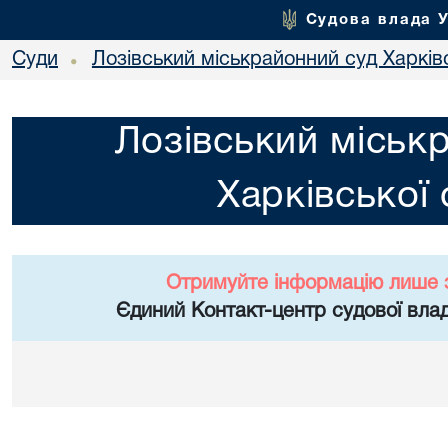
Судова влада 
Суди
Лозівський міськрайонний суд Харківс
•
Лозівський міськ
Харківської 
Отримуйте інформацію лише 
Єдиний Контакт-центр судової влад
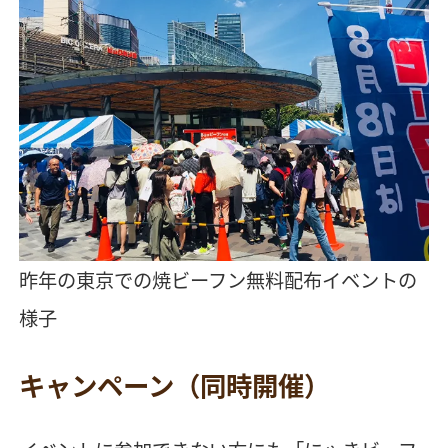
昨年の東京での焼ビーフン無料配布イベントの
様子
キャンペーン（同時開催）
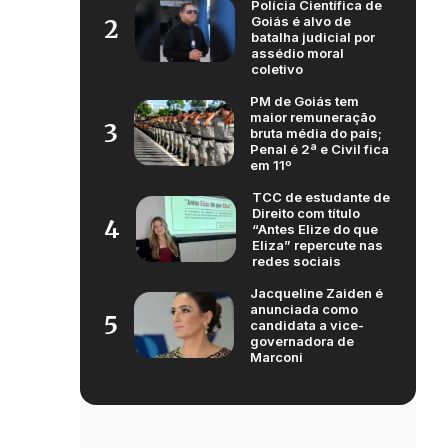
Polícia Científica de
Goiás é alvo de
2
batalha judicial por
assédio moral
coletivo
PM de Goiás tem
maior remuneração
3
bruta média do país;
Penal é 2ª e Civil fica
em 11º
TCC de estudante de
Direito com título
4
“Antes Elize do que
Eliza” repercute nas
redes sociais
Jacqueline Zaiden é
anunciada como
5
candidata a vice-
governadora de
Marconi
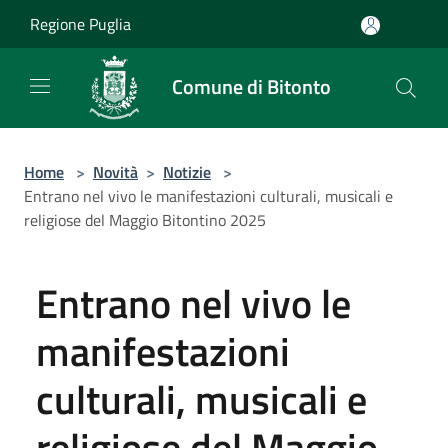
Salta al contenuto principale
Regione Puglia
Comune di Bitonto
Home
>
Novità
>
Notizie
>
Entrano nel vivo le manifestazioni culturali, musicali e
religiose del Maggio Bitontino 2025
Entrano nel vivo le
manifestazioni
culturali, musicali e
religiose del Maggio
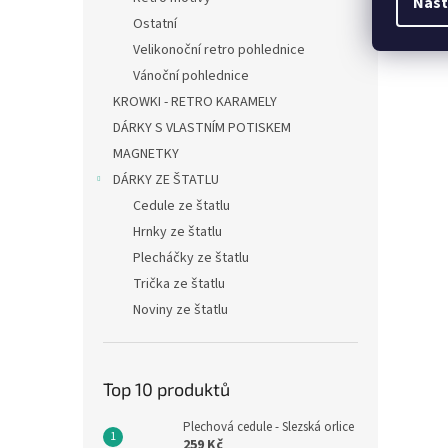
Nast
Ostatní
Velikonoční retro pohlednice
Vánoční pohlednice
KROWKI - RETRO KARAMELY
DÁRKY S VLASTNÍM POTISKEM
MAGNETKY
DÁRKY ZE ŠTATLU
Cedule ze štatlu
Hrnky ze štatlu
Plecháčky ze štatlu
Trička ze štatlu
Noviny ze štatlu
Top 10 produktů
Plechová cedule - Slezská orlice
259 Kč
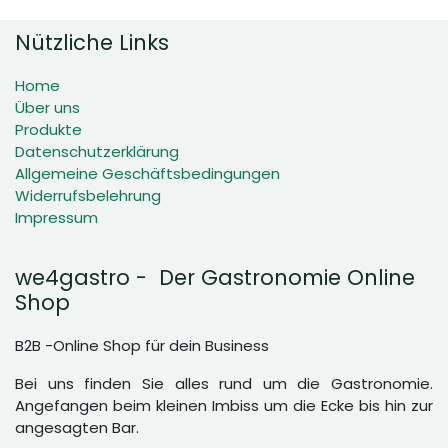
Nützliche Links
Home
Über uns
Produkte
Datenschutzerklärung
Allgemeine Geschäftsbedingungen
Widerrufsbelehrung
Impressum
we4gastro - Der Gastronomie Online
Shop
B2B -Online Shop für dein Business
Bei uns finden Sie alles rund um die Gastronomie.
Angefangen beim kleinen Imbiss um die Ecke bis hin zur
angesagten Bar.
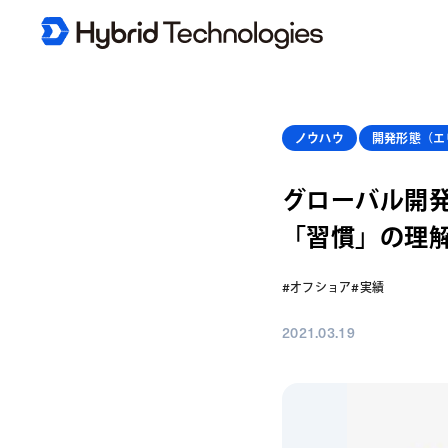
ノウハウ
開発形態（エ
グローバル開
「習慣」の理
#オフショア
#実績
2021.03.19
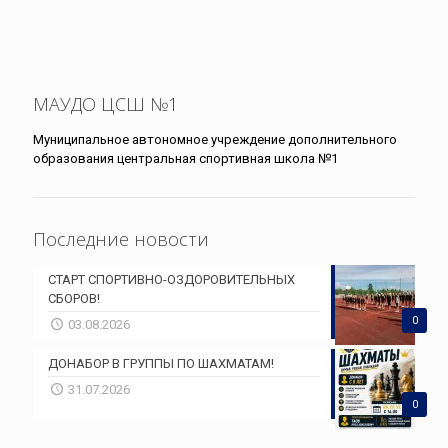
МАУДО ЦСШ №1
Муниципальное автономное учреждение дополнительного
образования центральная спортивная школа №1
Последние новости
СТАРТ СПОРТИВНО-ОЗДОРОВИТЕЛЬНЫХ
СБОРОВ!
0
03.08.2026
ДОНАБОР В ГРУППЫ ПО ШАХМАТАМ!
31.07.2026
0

= = = =

Exercise objective >> From the listing above, copy all lines holding the word "Shop".

Written response >>
Shop
B2B -Online Shop für dein Business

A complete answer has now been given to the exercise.